Maps are graphic representations of part or the whole of Earth in cartographic, electronic, two or three dimensional formats.

In the past maps have been made primarily to serve precise tasks like describing discoveries, navigating space, defining boundaries, registering ownership and locating resources.

Changes have occurred over the last two decades since Spatial Information Technologies (SIT) have become accessible to civil society and graphic representations of space have been used as channels for two-way communication purposes to support social learning, dialogue and negotiation processes.

Maps communicate via their interpretation keys through a universal language made out of a combination of symbols (points, lines, polygons and volumes ) and their visual variables (hue, orientation, shading value, shape, size, and texture).

Elevated terrain models (3D maps or 3D models) communicate more effectively by displaying the vertical dimension which provides additional cues to memory and facilitates mental spatial knowledge processing. To a lesser extent maps communicate via the topology, the names of things.

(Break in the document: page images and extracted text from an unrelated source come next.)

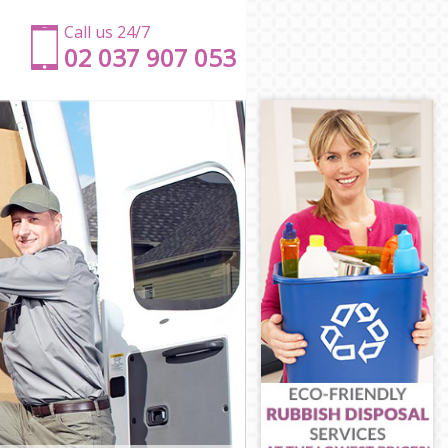
Call us 24/7
‎‎‎02 037 907 053
y
kney
ckney
y
ey
ckney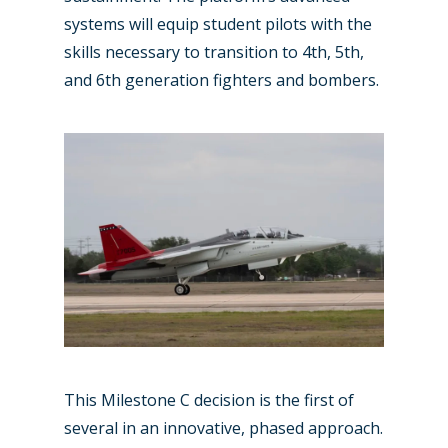
systems will equip student pilots with the
skills necessary to transition to 4th, 5th,
and 6th generation fighters and bombers.
New Routes
Industry
This Milestone C decision is the first of
Airshows
Accidents / Incidents
several in an innovative, phased approach.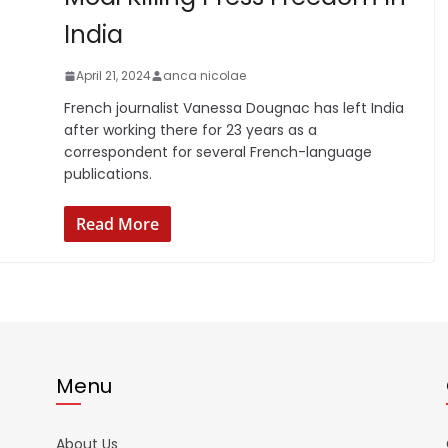
India
April 21, 2024
anca nicolae
French journalist Vanessa Dougnac has left India
after working there for 23 years as a
correspondent for several French-language
publications.
Read More
Menu
About Us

Contours are lines drawn on a map to represent points of equal elevation on the surface of the land above or below a reference surface such as mean sea level. On conventional maps they are usually printed in brown, in two thickness. The thicker lines are called index contours, and they are usually marked with numbers, giving height in meters. The contour interval, a set difference in elevation between the brown lines, varies from map to map; its value is given in the margin of each map. The closer the contour lines the steeper the slope. Contours make it possible to measure the height of mountains, depths of the ocean and steepness of slopes.